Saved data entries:
┏━━

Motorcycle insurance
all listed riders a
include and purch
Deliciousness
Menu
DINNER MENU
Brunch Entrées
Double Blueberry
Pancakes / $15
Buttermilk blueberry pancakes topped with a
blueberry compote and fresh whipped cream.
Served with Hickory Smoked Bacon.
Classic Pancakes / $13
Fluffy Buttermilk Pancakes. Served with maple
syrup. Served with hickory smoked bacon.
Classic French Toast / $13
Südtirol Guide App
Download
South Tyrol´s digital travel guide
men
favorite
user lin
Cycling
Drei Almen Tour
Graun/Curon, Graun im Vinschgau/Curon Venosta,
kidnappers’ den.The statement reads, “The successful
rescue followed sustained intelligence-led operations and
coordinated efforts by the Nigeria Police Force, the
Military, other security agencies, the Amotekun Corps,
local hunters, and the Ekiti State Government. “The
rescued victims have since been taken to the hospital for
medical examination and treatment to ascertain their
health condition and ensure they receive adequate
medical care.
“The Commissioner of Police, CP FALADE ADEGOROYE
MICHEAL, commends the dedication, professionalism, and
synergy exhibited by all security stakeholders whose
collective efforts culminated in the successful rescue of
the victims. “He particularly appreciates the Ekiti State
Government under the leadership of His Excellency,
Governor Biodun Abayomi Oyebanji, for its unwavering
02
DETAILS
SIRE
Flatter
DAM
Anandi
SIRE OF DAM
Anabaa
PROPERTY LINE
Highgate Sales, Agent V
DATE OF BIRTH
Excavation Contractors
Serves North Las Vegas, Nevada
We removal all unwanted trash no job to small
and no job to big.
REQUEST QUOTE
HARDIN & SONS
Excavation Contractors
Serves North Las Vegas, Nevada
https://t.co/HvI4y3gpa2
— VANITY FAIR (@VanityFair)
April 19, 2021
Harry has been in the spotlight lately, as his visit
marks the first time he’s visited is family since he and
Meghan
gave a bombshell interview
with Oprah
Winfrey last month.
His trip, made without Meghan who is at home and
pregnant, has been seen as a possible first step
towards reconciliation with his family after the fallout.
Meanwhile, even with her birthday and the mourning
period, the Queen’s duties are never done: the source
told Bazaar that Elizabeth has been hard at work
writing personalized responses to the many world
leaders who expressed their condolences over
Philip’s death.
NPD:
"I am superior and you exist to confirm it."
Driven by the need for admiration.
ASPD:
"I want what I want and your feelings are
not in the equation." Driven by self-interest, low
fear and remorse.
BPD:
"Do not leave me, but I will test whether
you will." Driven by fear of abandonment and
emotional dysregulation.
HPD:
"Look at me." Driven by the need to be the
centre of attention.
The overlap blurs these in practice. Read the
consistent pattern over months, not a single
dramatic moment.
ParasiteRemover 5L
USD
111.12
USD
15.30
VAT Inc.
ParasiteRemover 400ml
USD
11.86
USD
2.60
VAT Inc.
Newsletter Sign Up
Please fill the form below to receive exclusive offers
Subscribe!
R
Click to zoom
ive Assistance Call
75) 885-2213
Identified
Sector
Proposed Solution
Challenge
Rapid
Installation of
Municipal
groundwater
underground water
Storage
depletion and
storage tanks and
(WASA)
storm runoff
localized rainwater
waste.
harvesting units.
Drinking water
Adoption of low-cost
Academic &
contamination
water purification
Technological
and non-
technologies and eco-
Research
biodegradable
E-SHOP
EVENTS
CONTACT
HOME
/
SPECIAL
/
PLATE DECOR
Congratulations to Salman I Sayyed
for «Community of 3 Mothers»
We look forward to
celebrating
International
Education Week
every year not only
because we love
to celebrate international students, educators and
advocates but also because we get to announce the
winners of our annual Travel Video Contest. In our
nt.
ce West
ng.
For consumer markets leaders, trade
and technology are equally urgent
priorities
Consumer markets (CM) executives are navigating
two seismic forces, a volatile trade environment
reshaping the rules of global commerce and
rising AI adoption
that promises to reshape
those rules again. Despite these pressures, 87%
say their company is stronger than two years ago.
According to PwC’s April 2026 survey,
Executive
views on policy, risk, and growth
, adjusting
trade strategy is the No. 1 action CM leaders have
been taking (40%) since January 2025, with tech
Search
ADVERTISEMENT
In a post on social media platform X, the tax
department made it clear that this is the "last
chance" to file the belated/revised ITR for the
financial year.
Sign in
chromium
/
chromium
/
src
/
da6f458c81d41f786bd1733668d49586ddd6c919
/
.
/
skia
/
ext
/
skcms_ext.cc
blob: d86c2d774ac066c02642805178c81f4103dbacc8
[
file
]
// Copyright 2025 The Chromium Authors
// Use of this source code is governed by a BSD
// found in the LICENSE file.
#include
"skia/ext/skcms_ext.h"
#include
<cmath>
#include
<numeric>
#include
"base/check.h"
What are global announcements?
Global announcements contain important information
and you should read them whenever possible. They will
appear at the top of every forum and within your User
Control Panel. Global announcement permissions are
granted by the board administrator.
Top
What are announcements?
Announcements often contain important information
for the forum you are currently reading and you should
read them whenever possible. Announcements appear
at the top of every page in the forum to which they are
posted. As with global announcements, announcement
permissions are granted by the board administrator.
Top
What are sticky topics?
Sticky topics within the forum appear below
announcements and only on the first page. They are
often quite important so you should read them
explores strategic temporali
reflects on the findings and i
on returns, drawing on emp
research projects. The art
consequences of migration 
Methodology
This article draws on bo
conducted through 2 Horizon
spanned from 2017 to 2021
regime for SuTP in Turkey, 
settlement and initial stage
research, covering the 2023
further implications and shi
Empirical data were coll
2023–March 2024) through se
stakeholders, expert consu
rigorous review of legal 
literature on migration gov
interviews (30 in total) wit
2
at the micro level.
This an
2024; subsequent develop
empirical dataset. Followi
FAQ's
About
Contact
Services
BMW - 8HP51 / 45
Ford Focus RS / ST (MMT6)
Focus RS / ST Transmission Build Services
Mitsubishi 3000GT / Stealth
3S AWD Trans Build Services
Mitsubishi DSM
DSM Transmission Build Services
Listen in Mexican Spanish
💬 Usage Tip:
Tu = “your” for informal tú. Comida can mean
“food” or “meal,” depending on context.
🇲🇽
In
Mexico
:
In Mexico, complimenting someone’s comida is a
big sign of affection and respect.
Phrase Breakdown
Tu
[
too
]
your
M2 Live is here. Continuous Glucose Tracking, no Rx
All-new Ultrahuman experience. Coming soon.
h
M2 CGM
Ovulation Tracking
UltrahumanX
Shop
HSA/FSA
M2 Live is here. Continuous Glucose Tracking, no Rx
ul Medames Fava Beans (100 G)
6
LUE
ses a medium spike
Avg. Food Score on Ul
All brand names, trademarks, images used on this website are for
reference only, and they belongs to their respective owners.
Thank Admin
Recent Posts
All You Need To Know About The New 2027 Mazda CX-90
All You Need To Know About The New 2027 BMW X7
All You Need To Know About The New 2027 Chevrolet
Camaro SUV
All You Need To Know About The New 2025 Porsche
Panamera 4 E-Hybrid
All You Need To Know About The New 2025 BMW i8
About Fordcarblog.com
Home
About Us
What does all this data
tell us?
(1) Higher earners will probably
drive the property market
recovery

┗━━

**WHAT THE TASK REQUIRES:** Look above for the line holding "Pancakes / $15" and the line holding "REQUEST QUOTE", then output exactly those two lines and every line between them, nothing more.

**COMPLETED EXERCISE:**
Pancakes / $15
Buttermilk blueberry pancakes topped with a
blueberry compote and fresh whipped cream.
Served with Hickory Smoked Bacon.
Classic Pancakes / $13
Fluffy Buttermilk Pancakes. Served with maple
syrup. Served with hickory smoked bacon.
Classic French Toast / $13
Südtirol Guide App
Download
South Tyrol´s digital travel guide
men
favorite
user lin
Cycling
Drei Almen Tour
Graun/Curon, Graun im Vinschgau/Curon Venosta,
kidnappers’ den.The statement reads, “The successful
rescue followed sustained intelligence-led operations and
coordinated efforts by the Nigeria Police Force, the
Military, other security agencies, the Amotekun Corps,
local hunters, and the Ekiti State Government. “The
rescued victims have since been taken to the hospital for
medical examination and treatment to ascertain their
health condition and ensure they receive adequate
medical care.
“The Commissioner of Police, CP FALADE ADEGOROYE
MICHEAL, commends the dedication, professionalism, and
synergy exhibited by all security stakeholders whose
collective efforts culminated in the successful rescue of
the victims. “He particularly appreciates the Ekiti State
Government under the leadership of His Excellency,
Governor Biodun Abayomi Oyebanji, for its unwavering
02
DETAILS
SIRE
Flatter
DAM
Anandi
SIRE OF DAM
Anabaa
PROPERTY LINE
Highgate Sales, Agent V
DATE OF BIRTH
Excavation Contractors
Serves North Las Vegas, Nevada
We removal all unwanted trash no job to small
and no job to big.
REQUEST QUOTE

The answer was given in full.